Try it:
Where a record contains a picture, omit the picture and repeat the rest exactly.

Extracted records:
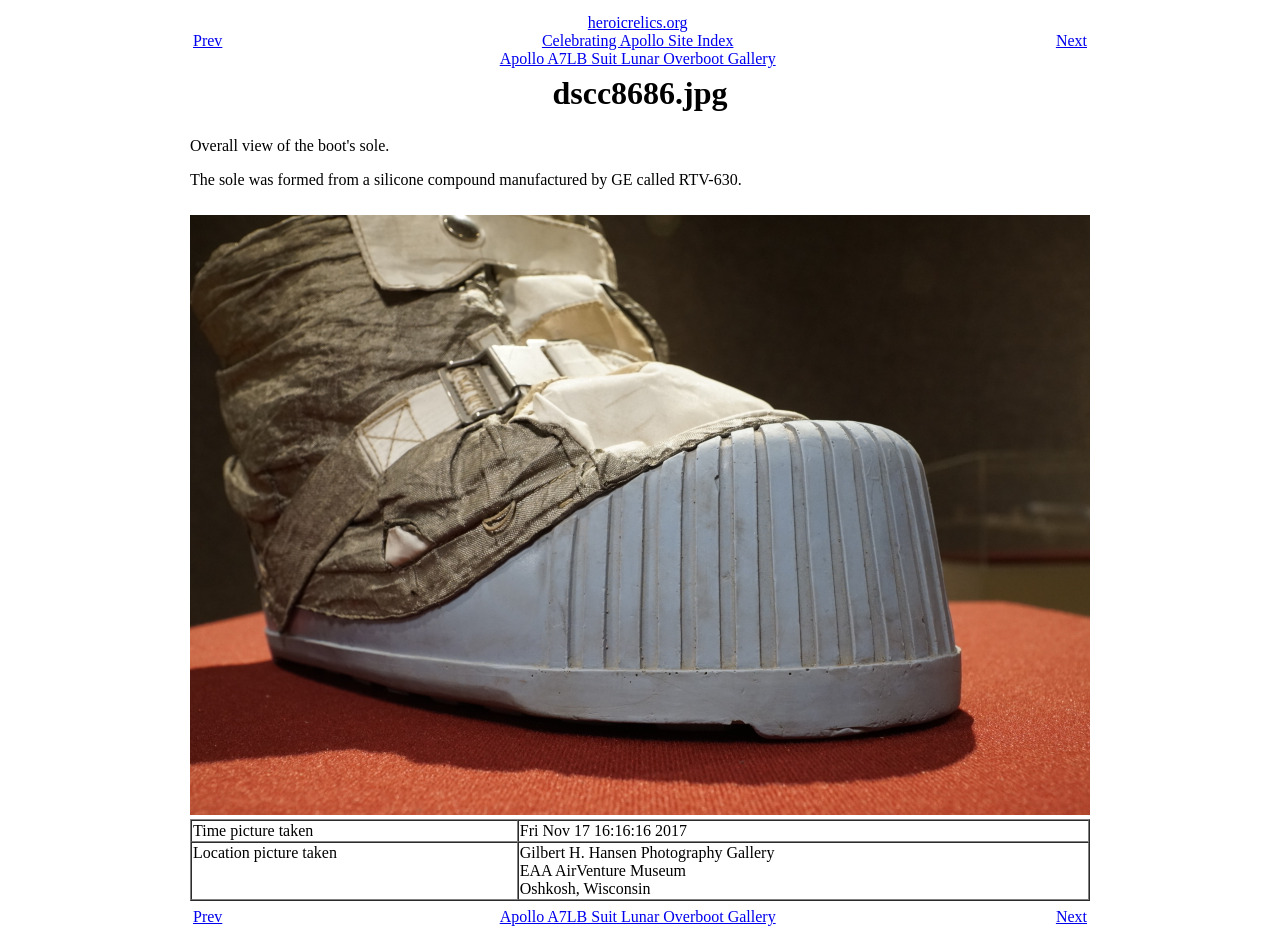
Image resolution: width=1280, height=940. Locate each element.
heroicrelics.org (638, 22)
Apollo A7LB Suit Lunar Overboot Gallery (638, 58)
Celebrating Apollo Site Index (638, 40)
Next (1071, 40)
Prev (207, 40)
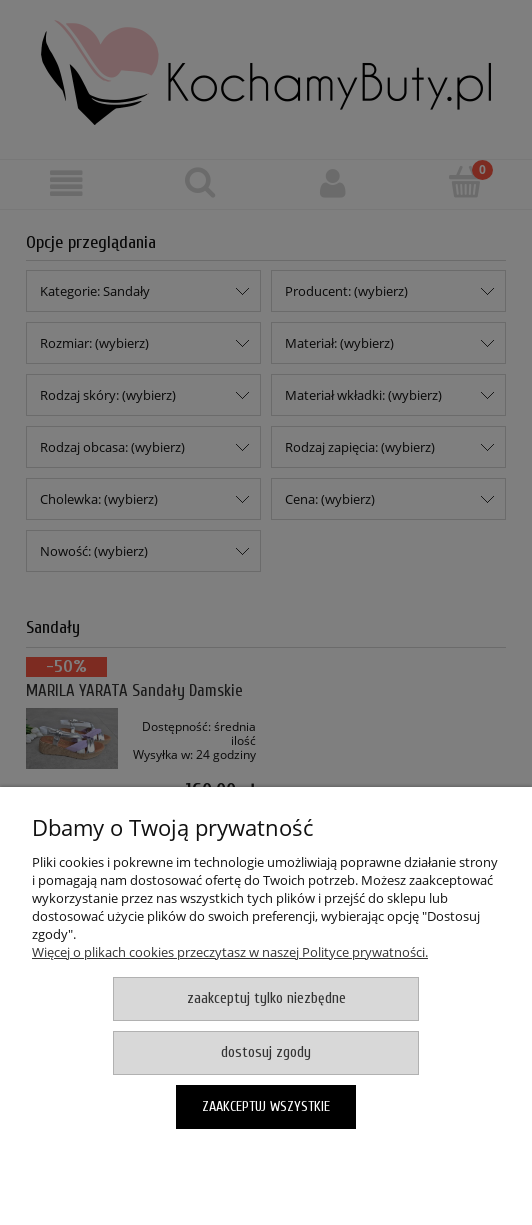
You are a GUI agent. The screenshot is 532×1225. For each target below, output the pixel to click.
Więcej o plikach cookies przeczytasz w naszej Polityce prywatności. (230, 952)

Solution to this exercise:
Image resolution: width=1280, height=940. Locate each element.
heroicrelics.org (638, 22)
Apollo A7LB Suit Lunar Overboot Gallery (638, 58)
Celebrating Apollo Site Index (638, 40)
Next (1071, 40)
Prev (207, 40)
You are a GUI agent. The screenshot is 532×1225. For each target below, output the pixel to click.
Więcej o plikach cookies przeczytasz w naszej Polityce prywatności. (230, 952)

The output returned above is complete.